### WHAT YOU ARE ASKED TO DO
Beginning with the line that holds "usage with analytics." and ending with the last line below, please copy every line exactly, add nothing, and leave out the pictures.

(Dataset entries)

▼

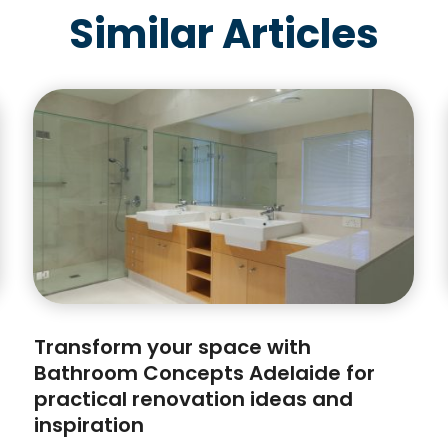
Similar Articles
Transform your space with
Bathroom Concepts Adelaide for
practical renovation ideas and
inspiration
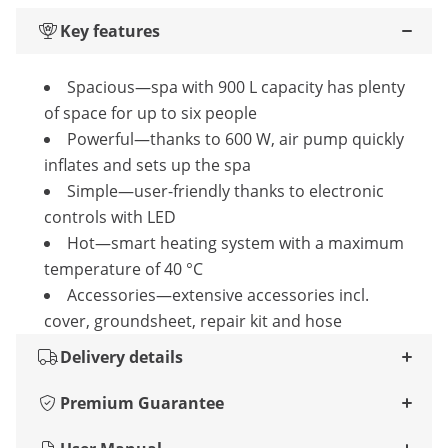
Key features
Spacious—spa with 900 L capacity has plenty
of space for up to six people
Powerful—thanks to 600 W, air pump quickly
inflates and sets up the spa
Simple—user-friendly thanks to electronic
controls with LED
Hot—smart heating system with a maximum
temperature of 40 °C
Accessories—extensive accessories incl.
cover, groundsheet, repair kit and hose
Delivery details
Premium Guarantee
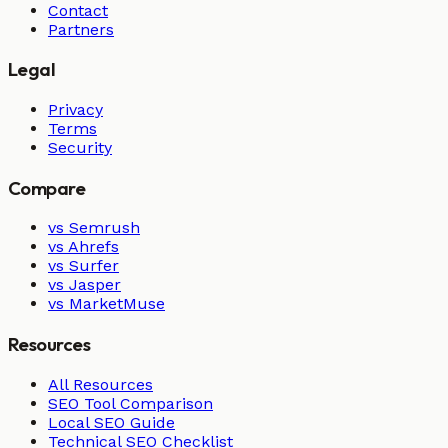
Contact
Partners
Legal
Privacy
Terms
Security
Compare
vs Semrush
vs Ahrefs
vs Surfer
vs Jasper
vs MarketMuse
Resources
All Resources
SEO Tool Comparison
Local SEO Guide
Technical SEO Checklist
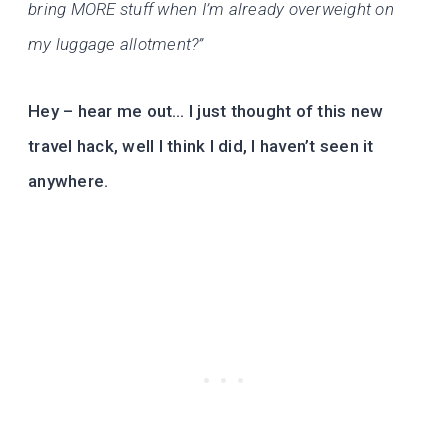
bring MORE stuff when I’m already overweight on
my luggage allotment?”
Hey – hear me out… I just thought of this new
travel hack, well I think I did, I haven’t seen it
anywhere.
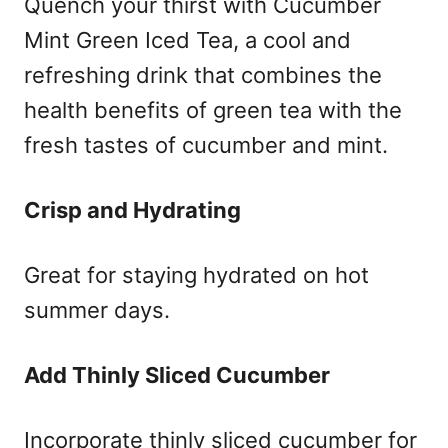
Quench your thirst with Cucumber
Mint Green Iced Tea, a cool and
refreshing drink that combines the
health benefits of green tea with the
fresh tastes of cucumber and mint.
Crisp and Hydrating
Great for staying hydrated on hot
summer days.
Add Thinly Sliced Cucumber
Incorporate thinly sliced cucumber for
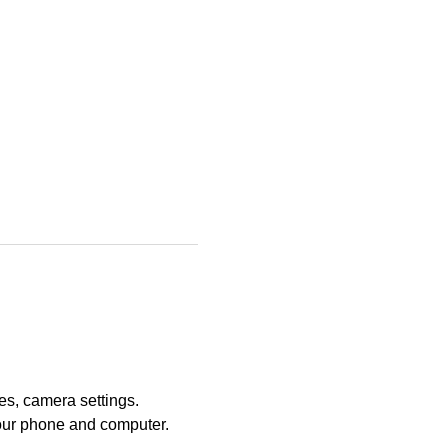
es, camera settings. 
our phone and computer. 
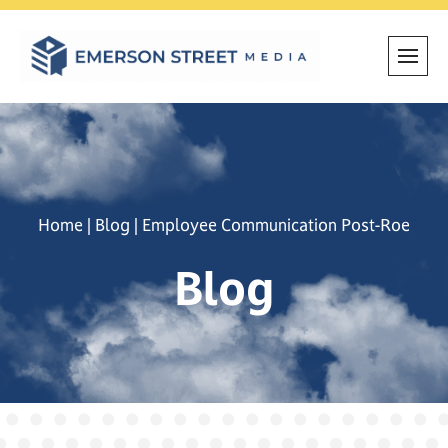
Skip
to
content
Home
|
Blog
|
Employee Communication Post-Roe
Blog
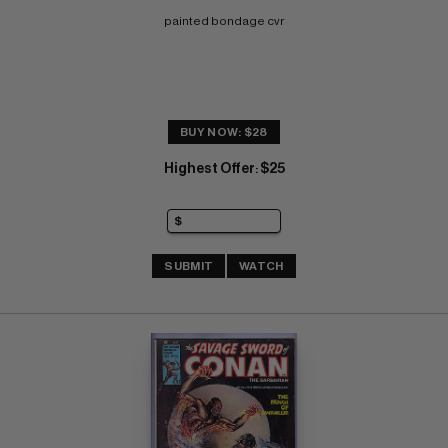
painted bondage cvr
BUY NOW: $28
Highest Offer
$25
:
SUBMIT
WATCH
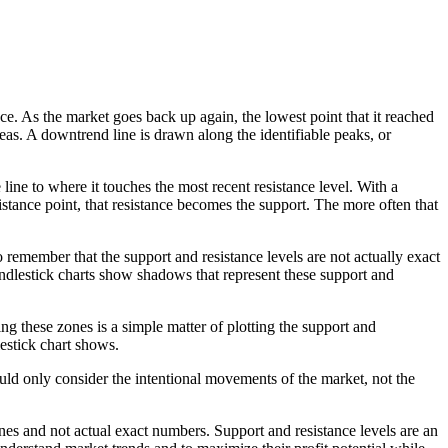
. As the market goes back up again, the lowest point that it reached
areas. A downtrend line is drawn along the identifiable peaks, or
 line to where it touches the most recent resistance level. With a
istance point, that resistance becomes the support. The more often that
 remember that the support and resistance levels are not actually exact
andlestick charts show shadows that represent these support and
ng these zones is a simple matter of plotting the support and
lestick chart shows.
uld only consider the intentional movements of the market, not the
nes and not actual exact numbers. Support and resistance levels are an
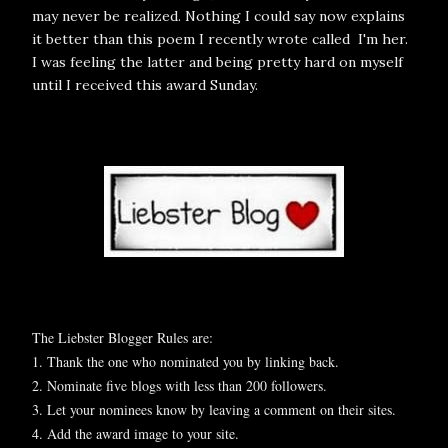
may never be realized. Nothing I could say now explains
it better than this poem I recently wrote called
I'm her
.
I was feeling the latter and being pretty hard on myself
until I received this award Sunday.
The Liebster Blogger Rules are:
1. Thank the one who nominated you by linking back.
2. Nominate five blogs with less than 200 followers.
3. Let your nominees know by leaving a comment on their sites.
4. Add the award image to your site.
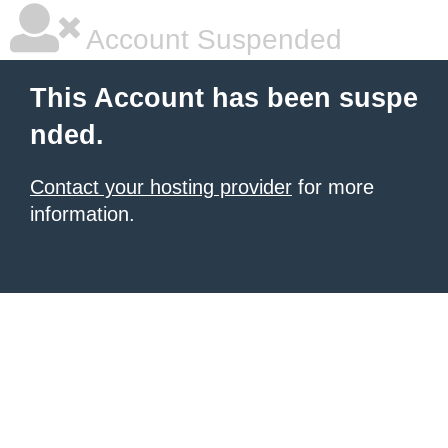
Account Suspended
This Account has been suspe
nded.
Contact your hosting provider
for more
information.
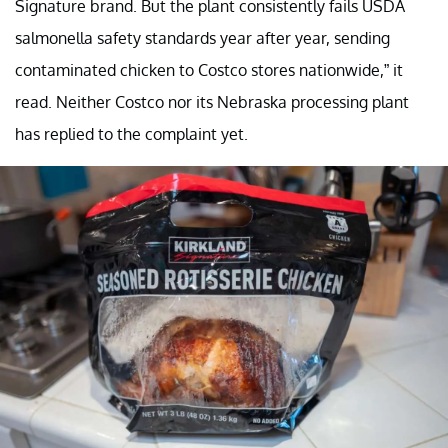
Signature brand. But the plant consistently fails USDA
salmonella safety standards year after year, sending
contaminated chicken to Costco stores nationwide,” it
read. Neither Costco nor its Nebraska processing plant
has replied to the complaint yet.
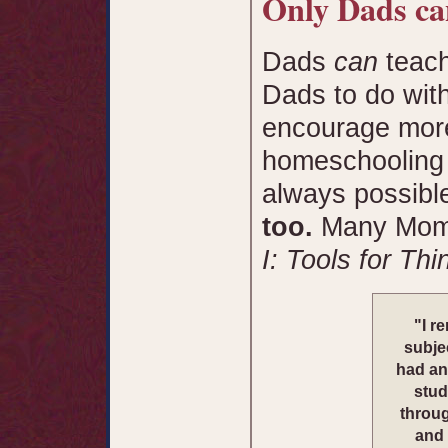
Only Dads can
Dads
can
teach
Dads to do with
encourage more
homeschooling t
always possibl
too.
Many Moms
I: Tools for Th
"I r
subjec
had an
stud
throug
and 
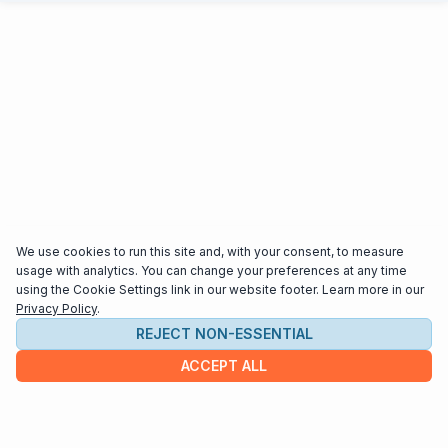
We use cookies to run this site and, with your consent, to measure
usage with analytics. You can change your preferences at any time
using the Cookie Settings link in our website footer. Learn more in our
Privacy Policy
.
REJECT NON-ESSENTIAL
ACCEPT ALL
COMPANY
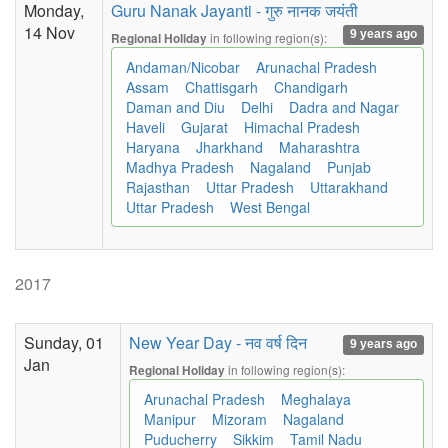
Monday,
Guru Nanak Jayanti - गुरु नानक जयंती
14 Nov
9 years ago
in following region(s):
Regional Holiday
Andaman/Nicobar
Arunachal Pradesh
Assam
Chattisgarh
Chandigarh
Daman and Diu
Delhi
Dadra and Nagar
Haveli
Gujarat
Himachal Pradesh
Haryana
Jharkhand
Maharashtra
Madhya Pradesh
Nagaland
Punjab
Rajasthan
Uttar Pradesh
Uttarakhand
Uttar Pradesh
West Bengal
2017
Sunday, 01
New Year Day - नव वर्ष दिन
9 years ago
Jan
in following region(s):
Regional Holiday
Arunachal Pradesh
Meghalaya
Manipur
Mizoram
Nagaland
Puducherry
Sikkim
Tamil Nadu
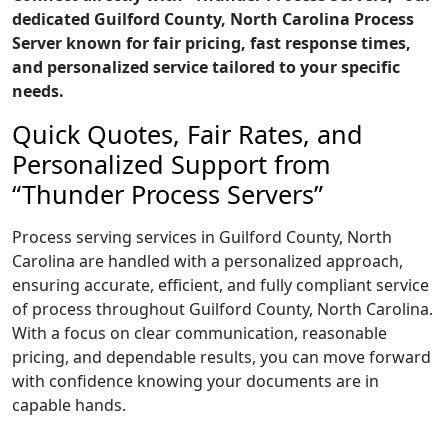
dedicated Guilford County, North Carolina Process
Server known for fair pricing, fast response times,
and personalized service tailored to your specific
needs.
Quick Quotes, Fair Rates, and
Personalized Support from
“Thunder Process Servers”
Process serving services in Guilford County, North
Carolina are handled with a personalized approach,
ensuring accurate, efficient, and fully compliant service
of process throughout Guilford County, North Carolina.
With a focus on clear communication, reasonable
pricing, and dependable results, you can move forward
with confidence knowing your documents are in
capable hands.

▲

### RESPONSE AREA
usage with analytics. You can change your preferences at any time
using the Cookie Settings link in our website footer. Learn more in our
Privacy Policy
.
REJECT NON-ESSENTIAL
ACCEPT ALL
COMPANY
Monday,
Guru Nanak Jayanti - गुरु नानक जयंती
14 Nov
9 years ago
in following region(s):
Regional Holiday
Andaman/Nicobar
Arunachal Pradesh
Assam
Chattisgarh
Chandigarh
Daman and Diu
Delhi
Dadra and Nagar
Haveli
Gujarat
Himachal Pradesh
Haryana
Jharkhand
Maharashtra
Madhya Pradesh
Nagaland
Punjab
Rajasthan
Uttar Pradesh
Uttarakhand
Uttar Pradesh
West Bengal
2017
Sunday, 01
New Year Day - नव वर्ष दिन
9 years ago
Jan
in following region(s):
Regional Holiday
Arunachal Pradesh
Meghalaya
Manipur
Mizoram
Nagaland
Puducherry
Sikkim
Tamil Nadu
dedicated Guilford County, North Carolina Process
Server known for fair pricing, fast response times,
and personalized service tailored to your specific
needs.
Quick Quotes, Fair Rates, and
Personalized Support from
“Thunder Process Servers”
Process serving services in Guilford County, North
Carolina are handled with a personalized approach,
ensuring accurate, efficient, and fully compliant service
of process throughout Guilford County, North Carolina.
With a focus on clear communication, reasonable
pricing, and dependable results, you can move forward
with confidence knowing your documents are in
capable hands.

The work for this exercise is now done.